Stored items

━━━━━━━━━━

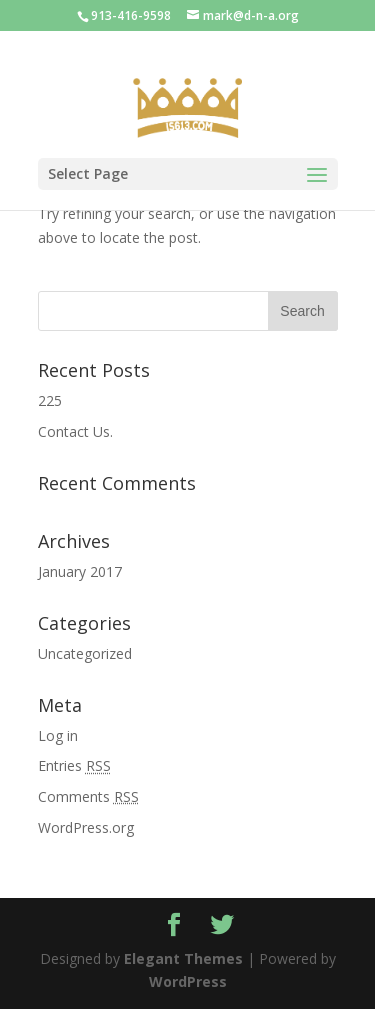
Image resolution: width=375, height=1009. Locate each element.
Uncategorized (85, 653)
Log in (58, 735)
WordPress (188, 981)
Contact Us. (75, 431)
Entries (74, 765)
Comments (88, 796)
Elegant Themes (183, 958)
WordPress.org (86, 827)
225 (50, 400)
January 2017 (80, 571)
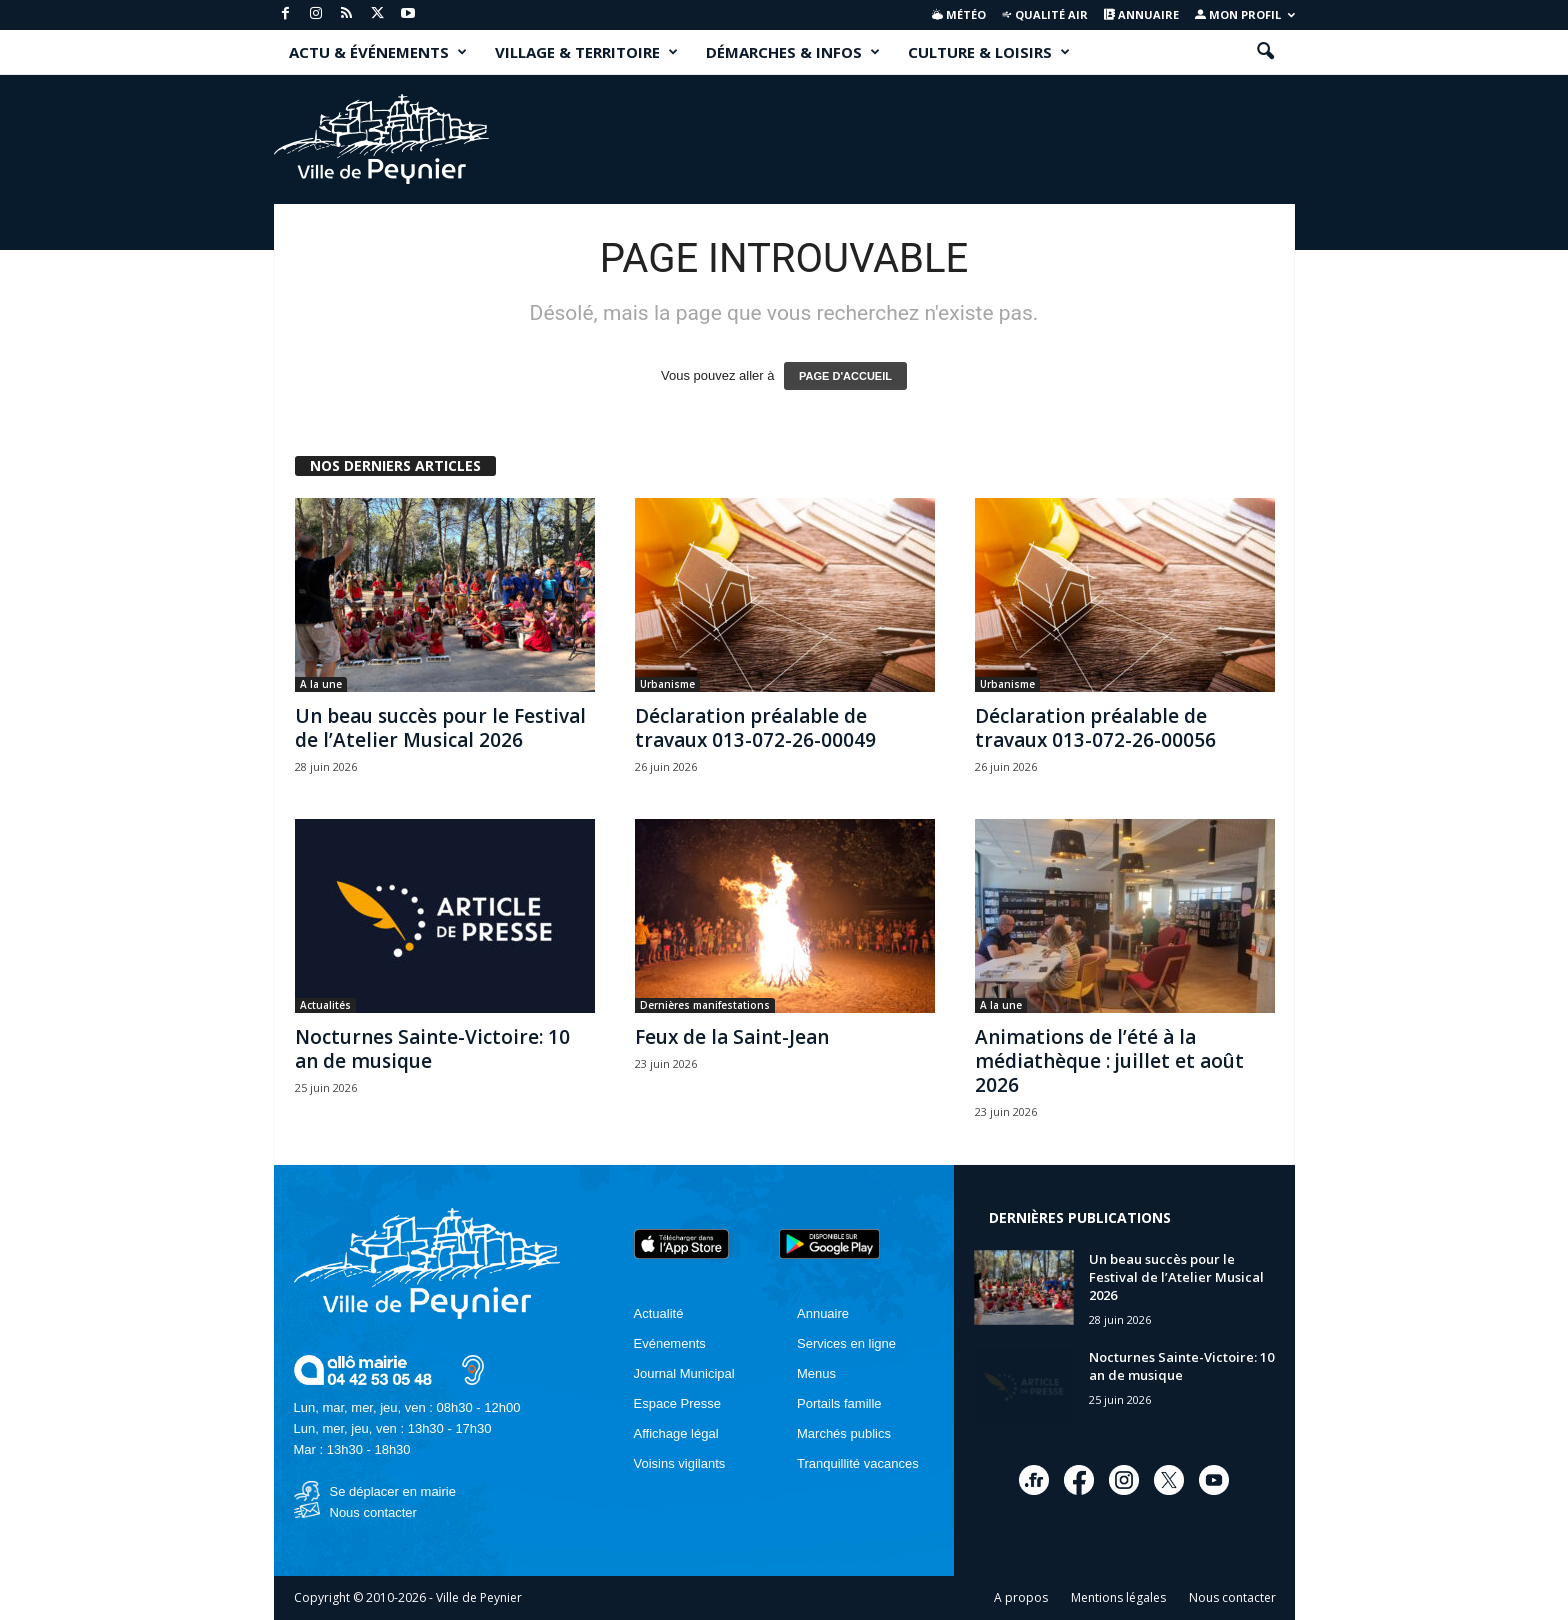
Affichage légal (676, 1433)
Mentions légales (1118, 1597)
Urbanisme (667, 684)
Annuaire (1141, 14)
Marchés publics (844, 1433)
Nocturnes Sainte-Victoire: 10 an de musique (432, 1049)
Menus (816, 1373)
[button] (1265, 52)
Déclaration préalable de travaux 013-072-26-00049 (755, 728)
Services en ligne (846, 1343)
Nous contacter (373, 1512)
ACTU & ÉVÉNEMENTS (378, 52)
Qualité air (1044, 14)
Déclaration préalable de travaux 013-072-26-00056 (1095, 728)
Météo (959, 14)
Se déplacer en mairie (393, 1491)
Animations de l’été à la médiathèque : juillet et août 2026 (1109, 1061)
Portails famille (839, 1403)
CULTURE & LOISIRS (989, 52)
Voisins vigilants (680, 1463)
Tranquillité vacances (858, 1463)
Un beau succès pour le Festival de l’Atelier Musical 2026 (440, 728)
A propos (1021, 1597)
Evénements (670, 1343)
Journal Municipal (684, 1373)
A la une (321, 684)
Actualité (659, 1313)
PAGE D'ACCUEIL (845, 376)
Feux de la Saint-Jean (732, 1037)
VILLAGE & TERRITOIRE (586, 52)
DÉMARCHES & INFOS (793, 52)
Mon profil (1245, 14)
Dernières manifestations (705, 1005)
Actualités (325, 1005)
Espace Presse (677, 1403)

━━━━━━━━━━

Exercise directions
Find the line holding "WordPress.org (86, 827)" in the data above. Retype it and every later line exactly, through the end, but not the pictures.

Response box
WordPress.org (86, 827)
225 (50, 400)
January 2017 (80, 571)
Affichage légal (676, 1433)
Mentions légales (1118, 1597)
Urbanisme (667, 684)
Annuaire (1141, 14)
Marchés publics (844, 1433)
Nocturnes Sainte-Victoire: 10 an de musique (432, 1049)
Menus (816, 1373)
[button] (1265, 52)
Déclaration préalable de travaux 013-072-26-00049 (755, 728)
Services en ligne (846, 1343)
Nous contacter (373, 1512)
ACTU & ÉVÉNEMENTS (378, 52)
Qualité air (1044, 14)
Déclaration préalable de travaux 013-072-26-00056 (1095, 728)
Météo (959, 14)
Se déplacer en mairie (393, 1491)
Animations de l’été à la médiathèque : juillet et août 2026 (1109, 1061)
Portails famille (839, 1403)
CULTURE & LOISIRS (989, 52)
Voisins vigilants (680, 1463)
Tranquillité vacances (858, 1463)
Un beau succès pour le Festival de l’Atelier Musical 2026 (440, 728)
A propos (1021, 1597)
Evénements (670, 1343)
Journal Municipal (684, 1373)
A la une (321, 684)
Actualité (659, 1313)
PAGE D'ACCUEIL (845, 376)
Feux de la Saint-Jean (732, 1037)
VILLAGE & TERRITOIRE (586, 52)
DÉMARCHES & INFOS (793, 52)
Mon profil (1245, 14)
Dernières manifestations (705, 1005)
Actualités (325, 1005)
Espace Presse (677, 1403)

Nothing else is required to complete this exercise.